Bryan Brannon

I am trying to design a windows form application that responds well to clients on different resolutions. The application that I am developing needs to autofit based on the resolution on the client.

The question that I have is are there any good examples or howto's on the web or in books to explain this better. I would like to design a form that has user controls on it and have it size up or size down based on the client screen resolution.

For example, my development environment is 1680 x 1050. Do I need to create my form for that and set my AutoScaleMode to Dpi or Font The runtime application will need to run on 1920 x 1080 and even down to 1366 x 720 (all standard widescreen formats).

Any help getting started would be greatly appreciated.



Re: Windows Forms General AutoScaleMode Examples

Zamial

Can it be done as a web app instead

I find there much easier to manage the resizing issues.

Otherwise I don't know of any good guides for this i'm afraid

Most projects i've been on do not resize well at all.





Re: Windows Forms General AutoScaleMode Examples

Bryan Brannon

It is a web app now but for some specific reasons it now needs to be WinForms. Thanks for your comments, I will keep looking.

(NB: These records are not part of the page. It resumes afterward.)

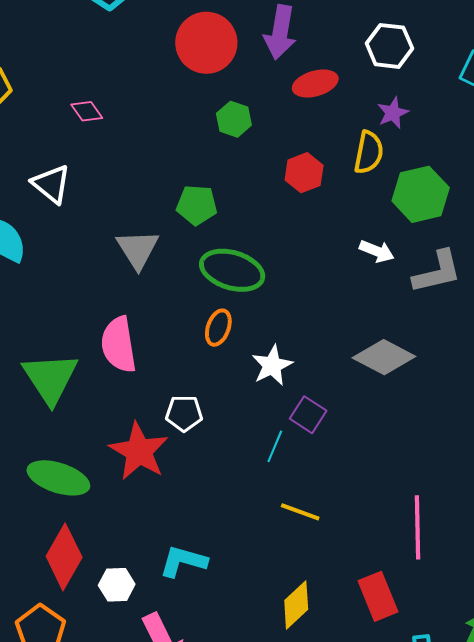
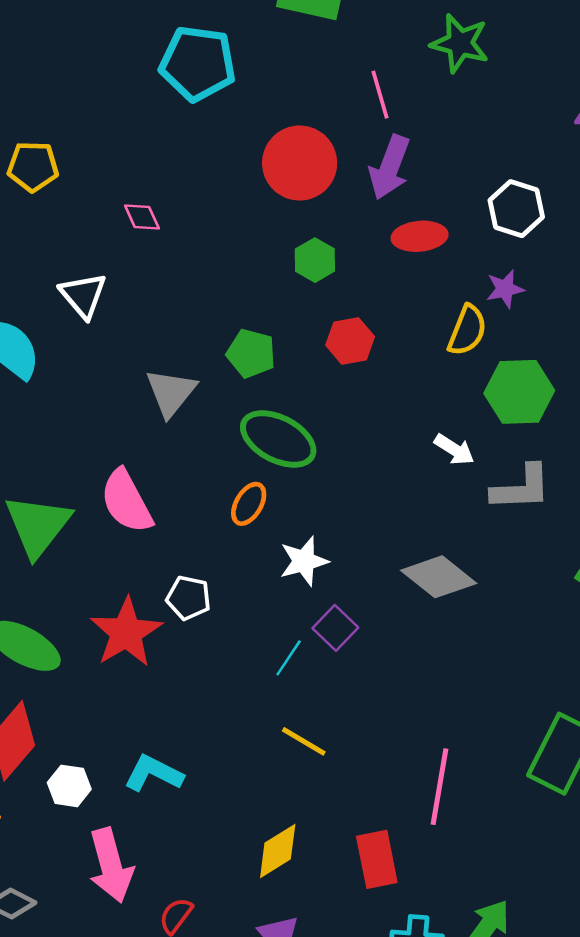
red hexagon: (304, 173) -> (350, 341), moved
pink semicircle: (119, 345) -> (126, 501), turned -30

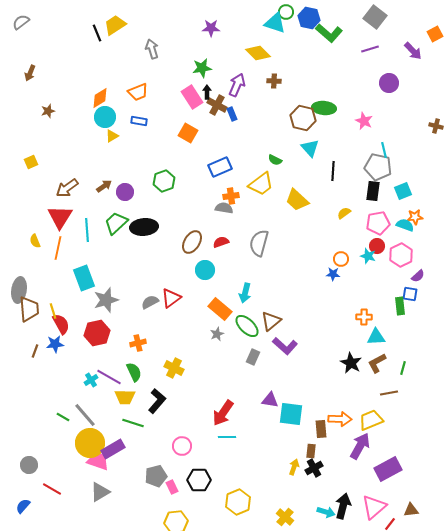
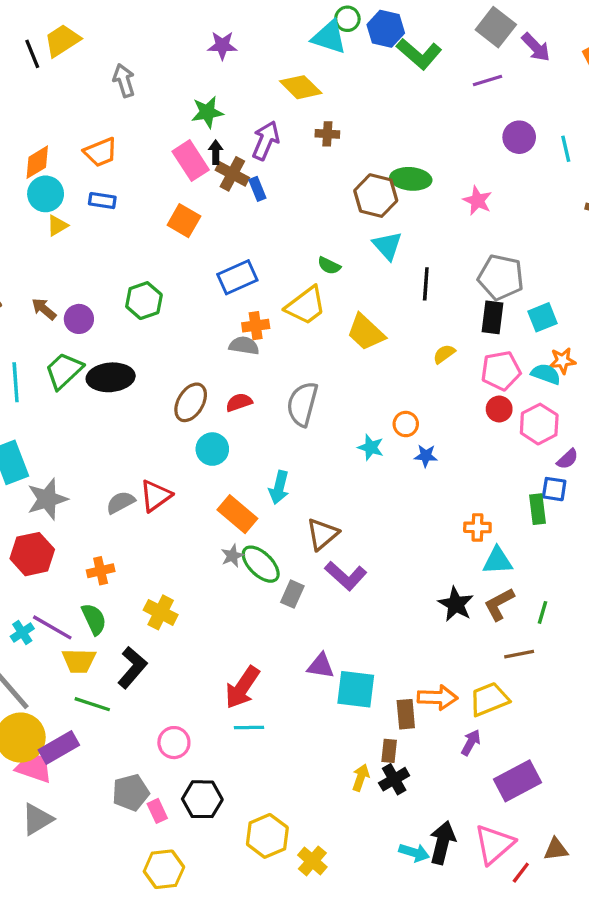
purple arrow: (413, 51) -> (536, 47), moved
cyan line: (384, 150) -> (566, 149), moved
brown arrow: (104, 186) -> (44, 309), turned -105
cyan star: (368, 256) -> (371, 447), moved
orange circle: (341, 259) -> (406, 424), moved
green ellipse: (247, 326) -> (261, 564), moved
purple arrow: (360, 446) -> (471, 743), size x0.6
yellow cross: (285, 517) -> (312, 861), moved

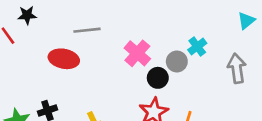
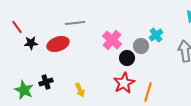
black star: (27, 15) -> (31, 43), moved
red ellipse: (64, 59) -> (58, 44), turned -30

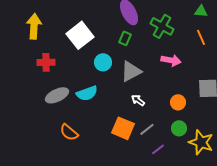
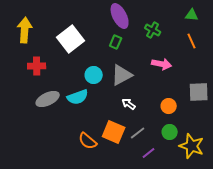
green cross: (162, 26) -> (153, 30), size x0.7
cyan circle: (103, 62) -> (94, 75), moved
orange semicircle: (69, 132) -> (88, 141), moved

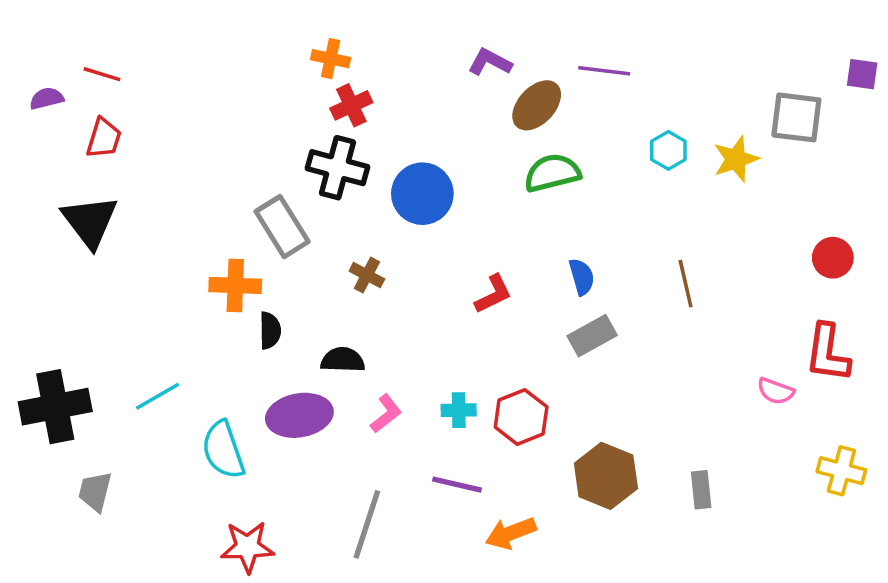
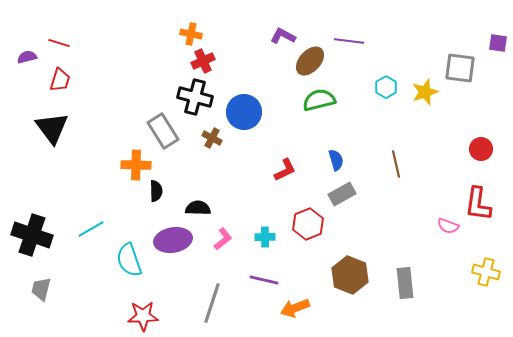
brown cross: (367, 275) -> (212, 138), moved
black cross: (55, 407) -> (32, 235), turned 30
red hexagon: (521, 417) -> (308, 224), moved
gray rectangle: (701, 490) -> (405, 283), size x1.4
gray trapezoid: (95, 492) -> (41, 289), moved

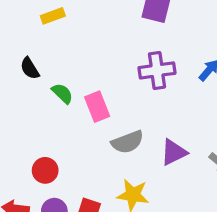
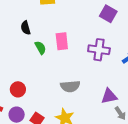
pink rectangle: (97, 107) -> (62, 41), moved
purple triangle: (174, 152) -> (109, 96), moved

Re: Windows Forms General AutoScaleMode Examples

Fábio

You can use the Screen Size to be the base of your controls' sizes. Create a XFactor and YFactor variable to assing the sizes depending on the size of the screen. For instance:

Code Snippet

int FactorX = Screen.PrimaryScreen.WorkingArea.Width / 1000;

int FactorY = Screen.PrimaryScreen.WorkingArea.Height / 1000;

myButton.Width *= FactorX;

myButton.Height *= FactorY;

You should experiment with the numbers to get the desired effect. Make different divisions and multiplications to see which suits you better and which is better for different resolutions.

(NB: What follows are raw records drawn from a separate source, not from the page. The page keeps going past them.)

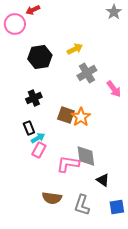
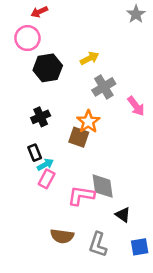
pink circle: (15, 24) -> (27, 38), moved
orange star: (81, 117) -> (88, 122), moved

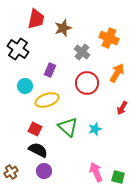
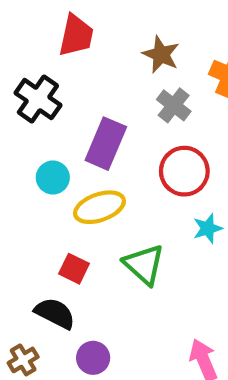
brown star: (63, 28) -> (161, 54), moved, turned -30
purple rectangle: (50, 70) -> (106, 144), size x1.6
cyan star: (95, 129) -> (208, 228), moved
black semicircle: (38, 150) -> (55, 313), moved

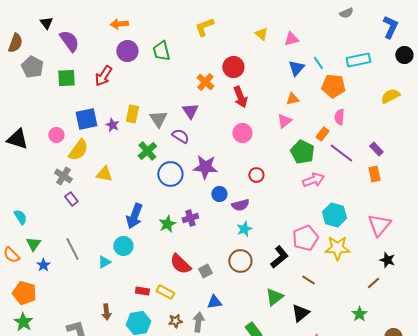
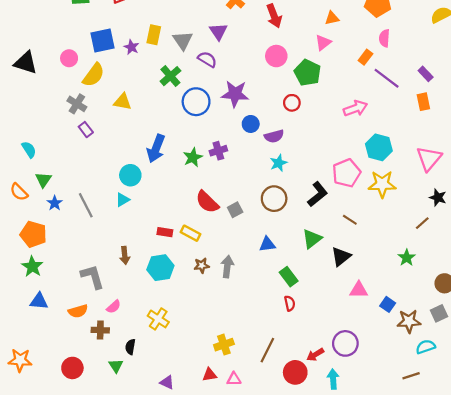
green pentagon: (302, 152) -> (307, 73), moved
cyan circle: (123, 246) -> (130, 175), moved
gray line: (72, 249) -> (86, 205), moved
blue triangle: (214, 302) -> (267, 244), moved

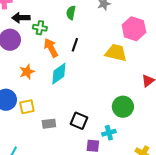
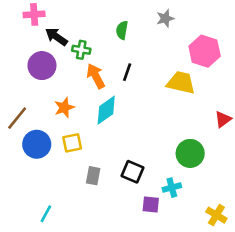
black arrow: (21, 18) -> (56, 37), turned 36
yellow square: (27, 107) -> (72, 143), moved
gray rectangle: (49, 124) -> (93, 176), turned -72

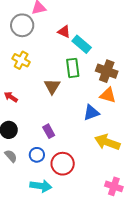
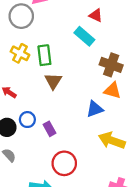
red triangle: (64, 32) -> (96, 15), moved
green rectangle: (73, 68) -> (44, 55), moved
blue circle: (37, 155) -> (27, 120), moved

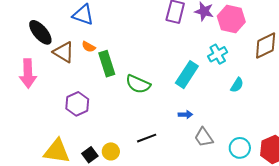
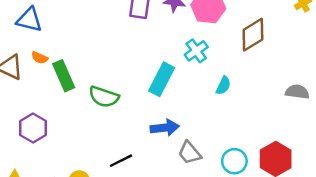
blue arrow: (185, 115) -> (165, 128), size x1.6

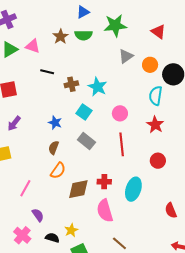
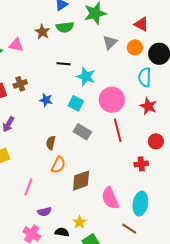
red triangle: (158, 32) -> (141, 24), moved
black line: (47, 72) -> (64, 64), moved
brown cross: (71, 84) -> (20, 84), moved
pink circle: (120, 113) -> (112, 100), size x1.6
blue star: (55, 123) -> (46, 100), moved
red cross: (104, 182) -> (141, 164), moved
cyan ellipse: (133, 189) -> (140, 204), moved
purple semicircle: (38, 215) -> (44, 212), turned 120

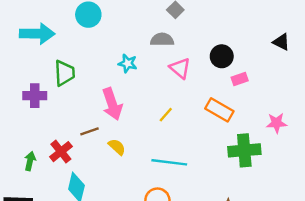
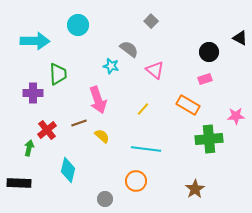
gray semicircle: (162, 40) -> (129, 49), moved, turned 36
black triangle: (281, 42) -> (240, 38), moved
black circle: (222, 56) -> (209, 52), moved
red cross: (61, 152) -> (47, 130), moved

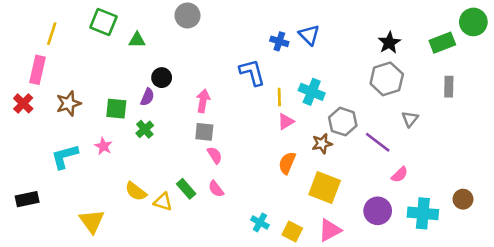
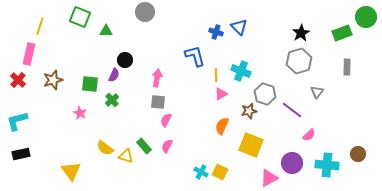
pink semicircle: (215, 155) -> (166, 120), turned -120
cyan L-shape: (65, 156) -> (17, 121), moved
pink semicircle: (216, 189) -> (167, 146), turned 64
pink triangle: (330, 230) -> (269, 178), moved
yellow square: (292, 232) -> (220, 172), moved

Hope this helps you getting started.






Re: Windows Forms General AutoScaleMode Examples

nobugz

First off, be sure to design your form starting with the smallest (1366 x 720) size. You can scale up but you can't scale down. You'll want to set AutoScaleMode to Font 99% of the time. Dpi is only useful if your form contains a lot of graphics that must be shown at the original physical size in inches. That's rarely important. Besides, when you increase the Dpi setting of your video adapter, you'll also get larger fonts.





Re: Windows Forms General AutoScaleMode Examples

Bryan Brannon

Okay,

So lets say i start off with 1366 x 720 form and set the AutoScaleMode to Font. Design my form so that everything looks correct and then when i run the application on a machine with lets say 1920 x 1080 it should look good

Do i need to do any coding to compensate for my displays





Re: Windows Forms General AutoScaleMode Examples

nobugz

That's not what AutoScaleMode is designed to do. It compensates for larger fonts, not larger displays. The best way to deal with higher screen resolutions is to use the Anchor and Dock properties and/or the TableLayoutPanel and FlowLayoutPanel classes for more advanced layouts.